O 2025 não terminou sem que mais um disparate legalista fosse produzido por gente para quem as ciências da educação eram ciências ocultas, mas que detinham poder para parir pedagógicos disparates – a Comissão de Educação da Câmara aprovou um projeto de lei que proibia a chamada “aprovação automática” nas escolas brasileiras, proibindo algo que nunca chegou a existir: a prática da “progressão continuada”.
O Parágrafo 2º, art. 32 da Lei nº 9.394
– Lei De Diretrizes E Bases Da Educação Nacional, de 20 de dezembro de 1996 –
estipulava: “os estabelecimentos que utilizam progressão regular por série
podem adotar no ensino fundamental o regime de progressão continuada, sem
prejuízo da avaliação do processo de ensino-aprendizagem, observadas as normas
do respetivo sistema de ensino”.
Porém, que eu saiba, nenhuma escola praticou a dita ”progressão continuada”. Esse regime de avaliação pressupunha profundas mudanças na organização do trabalho escolar, o que não aconteceu. Por exemplo, deixaria de fazer sentido a cartesiana segmentação em anos de escolaridade – a avaliação passaria a ser formativa, contínua e sistemática.
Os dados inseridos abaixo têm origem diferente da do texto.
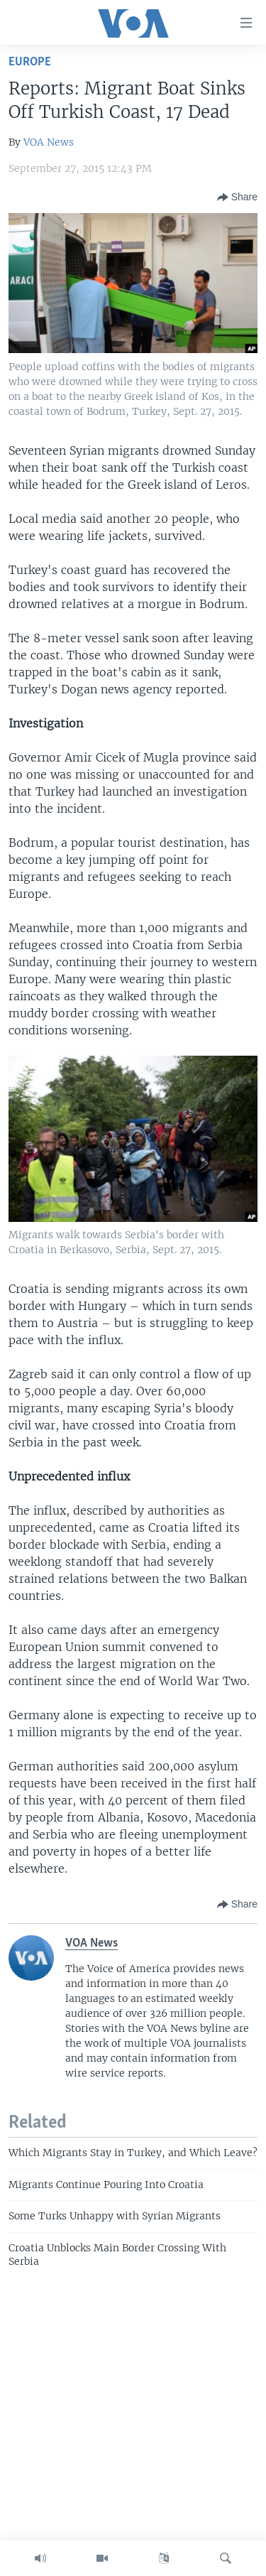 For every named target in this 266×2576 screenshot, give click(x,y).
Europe (30, 62)
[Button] (237, 197)
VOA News (48, 142) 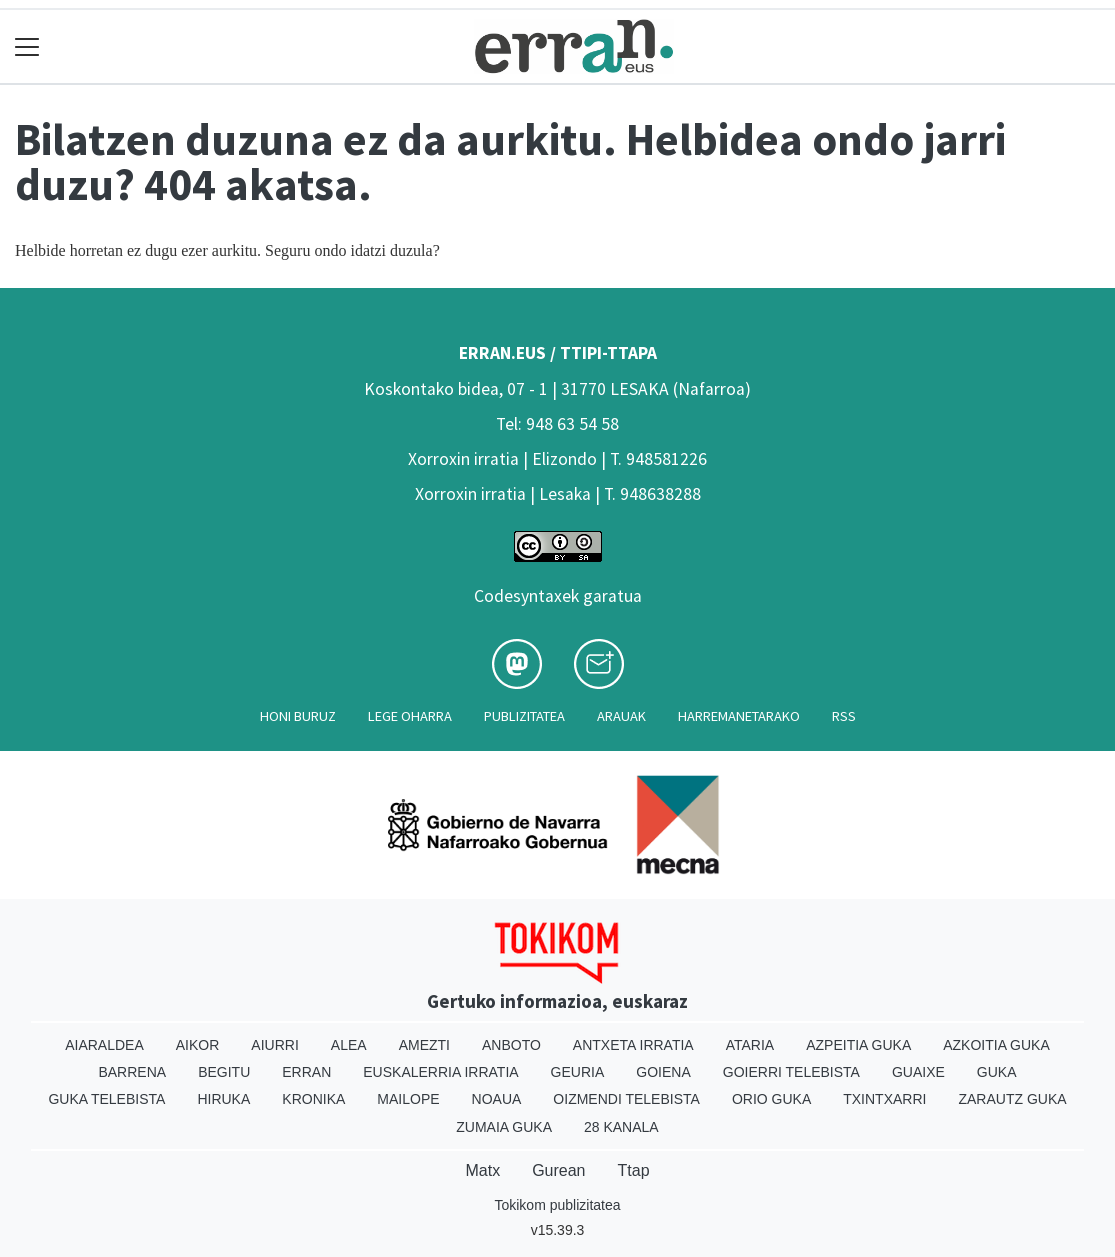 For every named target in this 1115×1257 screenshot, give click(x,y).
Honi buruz (298, 716)
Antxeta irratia (633, 1045)
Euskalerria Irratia (440, 1072)
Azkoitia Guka (996, 1045)
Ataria (750, 1045)
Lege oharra (410, 716)
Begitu (224, 1072)
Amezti (424, 1045)
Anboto (511, 1045)
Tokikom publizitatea (557, 1205)
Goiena (663, 1072)
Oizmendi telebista (626, 1099)
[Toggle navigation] (27, 46)
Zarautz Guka (1012, 1099)
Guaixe (918, 1072)
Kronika (313, 1099)
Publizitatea (524, 716)
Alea (349, 1045)
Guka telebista (106, 1099)
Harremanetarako (739, 716)
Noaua (497, 1099)
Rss (844, 716)
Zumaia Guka (504, 1127)
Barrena (132, 1072)
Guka (997, 1072)
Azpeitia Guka (858, 1045)
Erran (306, 1072)
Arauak (621, 716)
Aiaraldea (104, 1045)
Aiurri (274, 1045)
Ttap (634, 1170)
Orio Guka (771, 1099)
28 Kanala (621, 1127)
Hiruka (223, 1099)
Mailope (408, 1099)
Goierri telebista (791, 1072)
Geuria (578, 1072)
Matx (482, 1170)
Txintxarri (884, 1099)
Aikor (198, 1045)
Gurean (558, 1170) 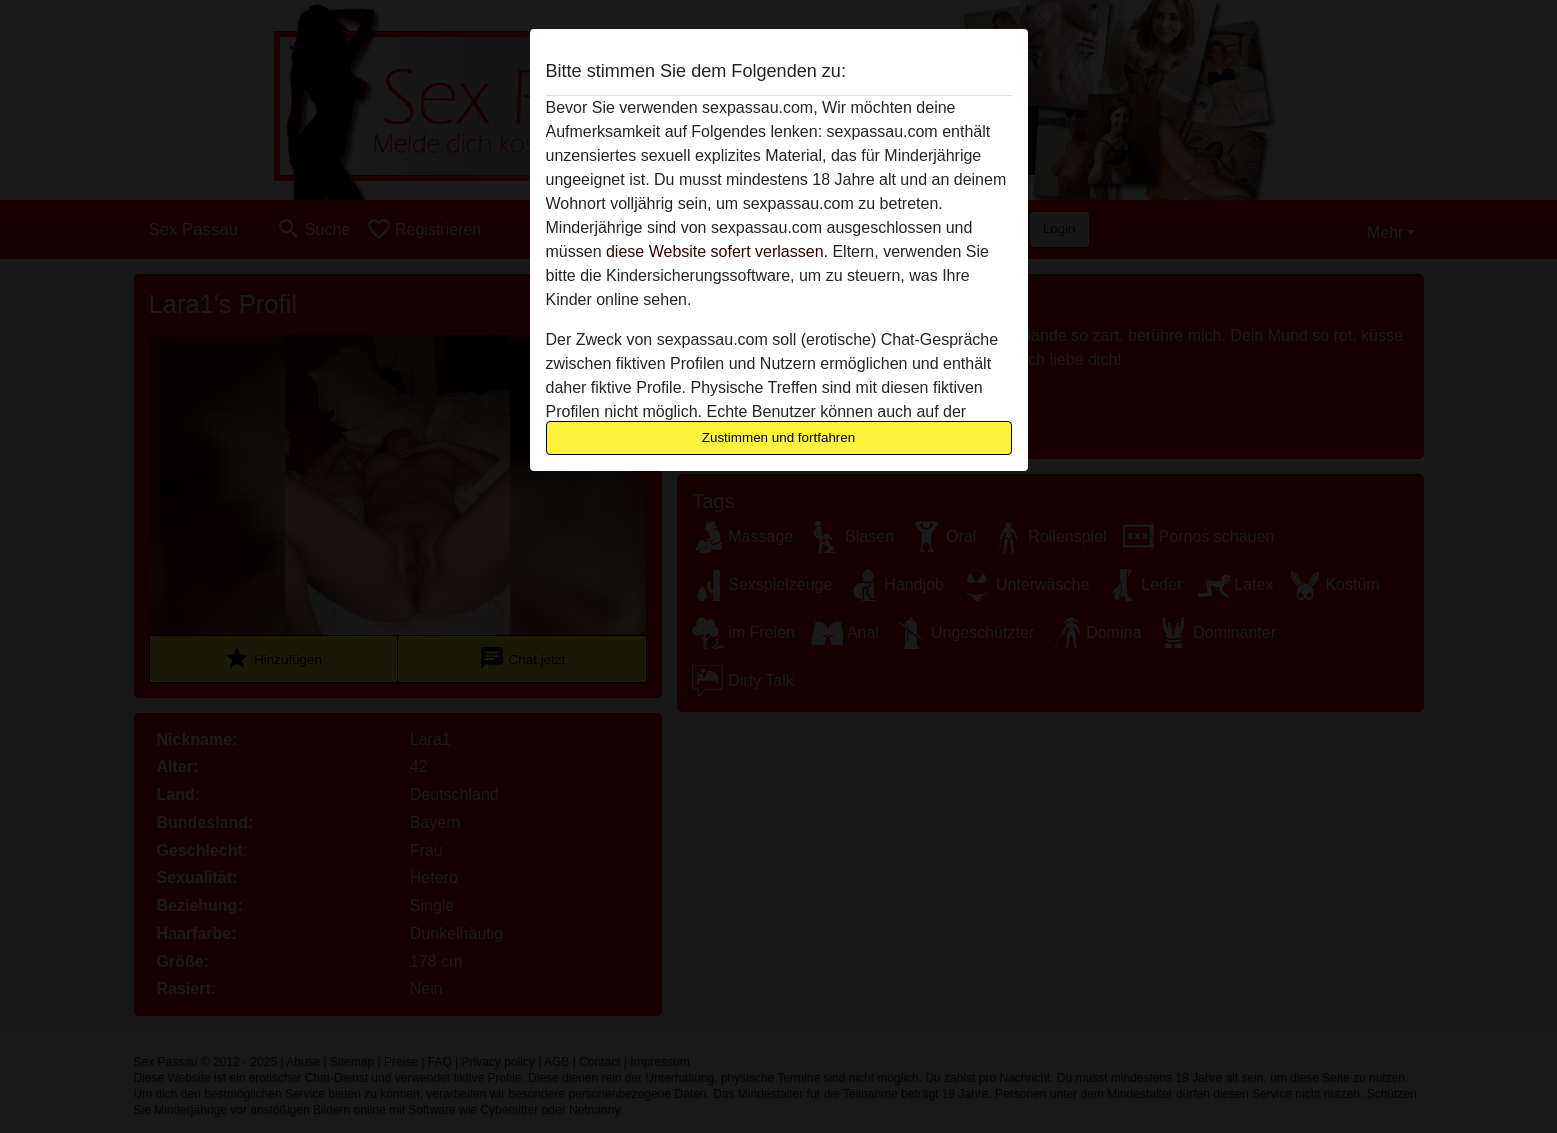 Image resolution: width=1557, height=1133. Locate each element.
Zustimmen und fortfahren (779, 437)
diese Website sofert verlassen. (717, 251) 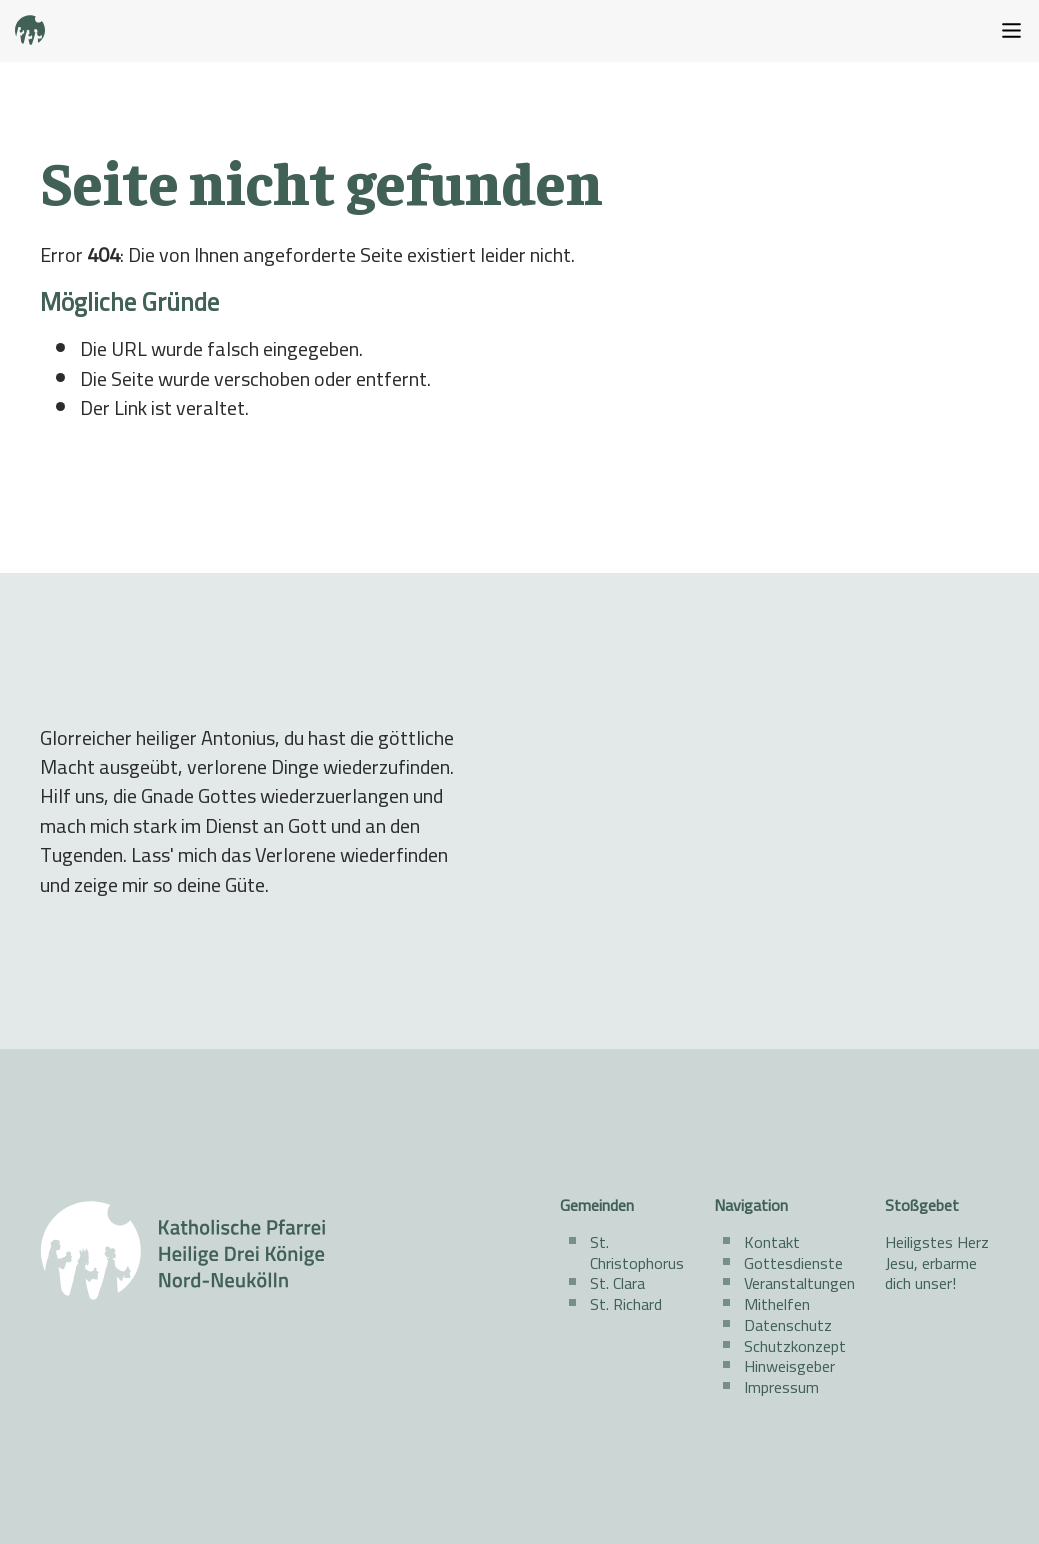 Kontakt (772, 1242)
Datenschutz (788, 1325)
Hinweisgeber (789, 1366)
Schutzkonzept (795, 1346)
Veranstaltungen (799, 1283)
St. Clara (617, 1283)
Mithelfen (777, 1304)
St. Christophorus (637, 1252)
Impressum (781, 1387)
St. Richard (626, 1304)
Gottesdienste (793, 1263) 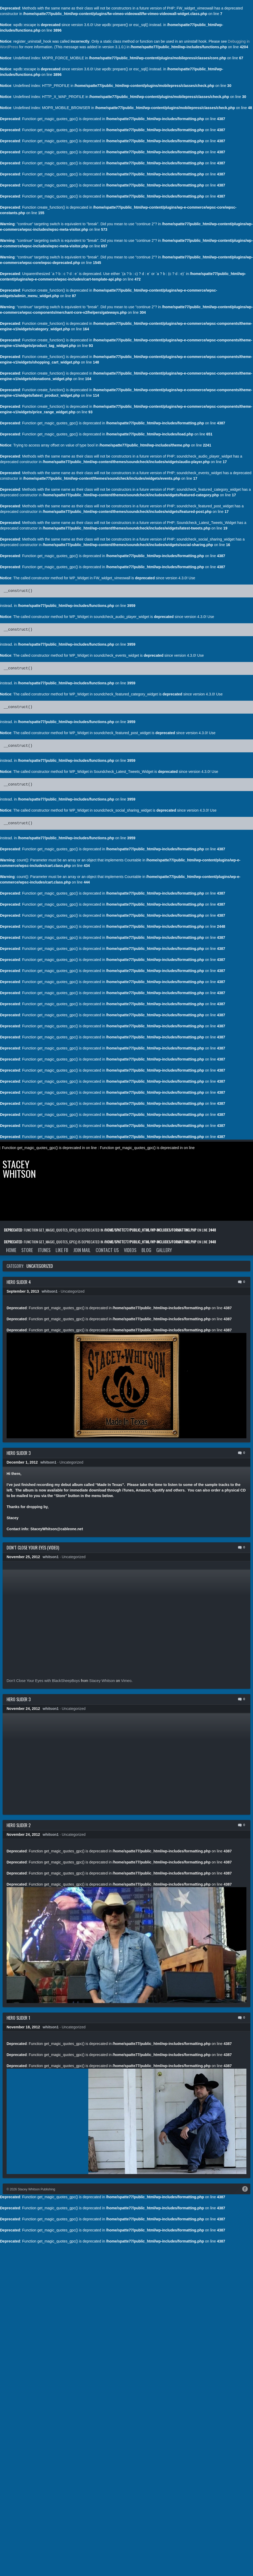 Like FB (62, 1250)
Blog (146, 1250)
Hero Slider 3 (19, 1453)
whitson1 (50, 1291)
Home (11, 1250)
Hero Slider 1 (18, 2018)
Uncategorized (72, 1291)
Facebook (245, 2188)
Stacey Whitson (19, 1168)
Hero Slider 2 (19, 1825)
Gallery (164, 1250)
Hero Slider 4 (19, 1282)
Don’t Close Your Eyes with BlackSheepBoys (43, 1681)
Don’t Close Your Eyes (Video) (33, 1547)
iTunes (44, 1250)
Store (27, 1250)
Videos (130, 1250)
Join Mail (82, 1250)
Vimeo (126, 1681)
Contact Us (107, 1250)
Como sempre acontecia, sempre que alguma
disposição legal surgia anunciadora de mudança, rapidamente, o sistema de
ensino a assimilava e a deturpava. Beneficiando do obsceno silêncio de “especialistas”,
políticos manhosos engendraram uma monstruosidade: a “aprovação automática”. E,
ao proibirem essa aberração, “jogaram fora o menino com a água do banho” –
violaram o parágrafo 2º do artigo 32 da LDBEN.
Houve quem criticasse o
projeto que proibia a prática da progressão continuada. Mas vozes autorizadas
como a do amigo Vítor Paro não se faziam ouvir. Já dizia o Piaget que a Educação era a única
área das ciências humanas em que todo mundo se sentia competente para dar
opinião – os deputados da nação metiam no mesmo saco a “aprovação automática” e
a “progressão continuada”, não tendo noção do ridículo das suas intervenções.
Os disparates resultantes da confusão
entre Piaget e Pinochet eram partilhados por respeitáveis organizações. Uma
delas assim se manifestou:
“No ensino fundamental, os estudantes
devem obter as habilidades e competências em um ciclo que, em geral, é mais longo
do que um ano ou uma série”.
Por seu turno, a demagogia dos políticos
se expressava em nacos de prosa como aqueles que criticavam algo que, também,
nunca fora praticado – o regime de ciclos:
“Ser contra o fim do ensino ciclado é
criar uma geração de inúteis, incompetentes que não vencerão na vida, mas darão
estatística enganando, como se o ensino no Brasil fosse excelente”.
Os autores de sentenças de senso comum
pedagógico partiam do pressuposto de que, em vez de repetirem de ano, os alunos
que não aprendessem suficientemente durante esse período deveriam passar por
medidas de reforço e “recuperações”.
Pesquisadores, “especialistas” e
académicos ociosos limitavam-se a suaves contestações:
“A reprovação não garante benefício
nenhum ao estudante e é especialmente mais grave no começo da vida escolar dos
alunos. É uma ilusão achar que uma criança pequena, em situação de
vulnerabilidade, continuará estudando depois de repetir muitas vezes de ano”.
Os “especialistas” e políticos contestatários
partilhavam o mesmo conceito de Escola dos políticos que extinguiram a
progressão continuada sem que ela, alguma vez, tivesse sido praticada – normoticamente,
legitimando a existência de arcaicos procedimentos como o da “reprovação” e a da
obsoleta organização em ano de escolaridade.